Thursday, July 26, 2012

Side 1 Done

The first finish coat of paint is essentially finished on the first side of car 36, as seen dimly here. Both ends and the other side need to be stripped and painted, of course. We will want to do the final finish coat all at once, after the first layer is complete.

And I've started on end #1. One gets used to the steamy weather after a while. Did you know that IRM is affiliated with the prestigious School of Adversity and offers several advanced programs in overcoming hardships of all sorts? This is training you cannot get online, by the way. If you're interested, Dean Kallas will be glad to send you a brochure!

Here are some step-by-step progress shots on the drop sash for the side door, which I had talked about last time. The plugs are deliberately cut slightly too long, then glued in place with epoxy.

After the glue is set, they are rasped down to nearly flush. I started sanding all the paint off the sash, but ran out of energy.

So let's see what the indefatigable Tim Peters is up to. He's making great progress on the interior of the 1797. I had never really focused on the modifications to the ceiling inside this car. After a heater fire in 1938, it was heavily rebuilt by CRT with a drop ceiling, blocked-off clerestory, a new ventilation pattern, and bulls-eye lighting.

(L) This metal duct serves only as a mounting for the light fixtures.

(R) The framing for the drop ceiling can be seen clearly here, I hope. The original ceiling was removed after the fire, we should think, and this framing was installed. A layer of Masonite will be attached to it.

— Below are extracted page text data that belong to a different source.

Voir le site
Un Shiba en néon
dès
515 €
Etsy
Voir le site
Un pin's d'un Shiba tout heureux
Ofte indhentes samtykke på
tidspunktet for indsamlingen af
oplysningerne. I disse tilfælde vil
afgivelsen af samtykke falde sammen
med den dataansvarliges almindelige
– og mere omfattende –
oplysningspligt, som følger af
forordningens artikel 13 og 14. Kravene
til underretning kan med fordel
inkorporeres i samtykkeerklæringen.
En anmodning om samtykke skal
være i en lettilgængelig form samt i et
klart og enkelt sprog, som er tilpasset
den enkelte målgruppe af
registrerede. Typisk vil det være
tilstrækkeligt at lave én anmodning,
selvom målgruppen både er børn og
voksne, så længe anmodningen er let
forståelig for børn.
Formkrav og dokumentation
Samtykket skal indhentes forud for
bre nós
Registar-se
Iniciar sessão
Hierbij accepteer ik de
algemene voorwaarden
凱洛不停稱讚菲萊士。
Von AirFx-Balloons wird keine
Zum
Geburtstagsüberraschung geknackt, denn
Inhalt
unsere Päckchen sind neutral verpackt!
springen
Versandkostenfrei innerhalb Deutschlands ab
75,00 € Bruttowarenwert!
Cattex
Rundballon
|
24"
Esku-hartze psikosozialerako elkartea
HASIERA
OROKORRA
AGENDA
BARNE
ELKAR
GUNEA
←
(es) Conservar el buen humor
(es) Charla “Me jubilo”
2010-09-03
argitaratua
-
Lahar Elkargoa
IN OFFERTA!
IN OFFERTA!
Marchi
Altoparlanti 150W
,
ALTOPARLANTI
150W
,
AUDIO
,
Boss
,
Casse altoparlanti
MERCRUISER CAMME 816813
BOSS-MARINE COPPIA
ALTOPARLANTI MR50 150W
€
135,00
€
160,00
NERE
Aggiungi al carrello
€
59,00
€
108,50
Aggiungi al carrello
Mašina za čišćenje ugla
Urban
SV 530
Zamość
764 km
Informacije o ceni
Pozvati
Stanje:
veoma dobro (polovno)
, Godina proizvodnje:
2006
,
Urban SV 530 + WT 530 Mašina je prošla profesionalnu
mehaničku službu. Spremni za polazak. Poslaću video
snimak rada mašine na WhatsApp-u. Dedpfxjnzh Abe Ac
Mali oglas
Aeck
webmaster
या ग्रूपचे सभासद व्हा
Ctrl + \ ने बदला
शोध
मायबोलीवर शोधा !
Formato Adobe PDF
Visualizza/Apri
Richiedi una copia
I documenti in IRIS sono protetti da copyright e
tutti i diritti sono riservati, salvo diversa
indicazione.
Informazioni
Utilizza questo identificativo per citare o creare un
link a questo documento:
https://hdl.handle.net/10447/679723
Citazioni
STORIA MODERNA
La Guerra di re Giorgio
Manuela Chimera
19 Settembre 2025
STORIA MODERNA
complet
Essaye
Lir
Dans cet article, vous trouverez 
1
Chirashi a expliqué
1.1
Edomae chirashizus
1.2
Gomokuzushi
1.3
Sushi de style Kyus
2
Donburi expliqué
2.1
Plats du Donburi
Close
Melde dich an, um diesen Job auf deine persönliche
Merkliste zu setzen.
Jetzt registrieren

The space above the new ceiling serves as a ventilation duct. There are ventilators down the middle of the ceiling to admit air into the car, fed through Utility ventilators in the clerestory. The purpose of the oddly shaped crosspiece is a mystery. Exactly why this whole construction was supposed to be an improvement has me stumped, I must say. But Tim generously offered to help install a similar system in the 36, so send in your contributions today. Thanks!


Anonymous said...

I am fairly certain the baffle with the v-shapes cut out was in order to slow winds that might move through the duct, especially such that dust lying on the top of the ceiling does not lift and move into a ventilator inside the car.

Randall Hicks said...

Thanks, that seems as likely an explanation as any. Tim described to me a couple of different designs they were trying out at that time. It seems to have been pretty much hit or miss.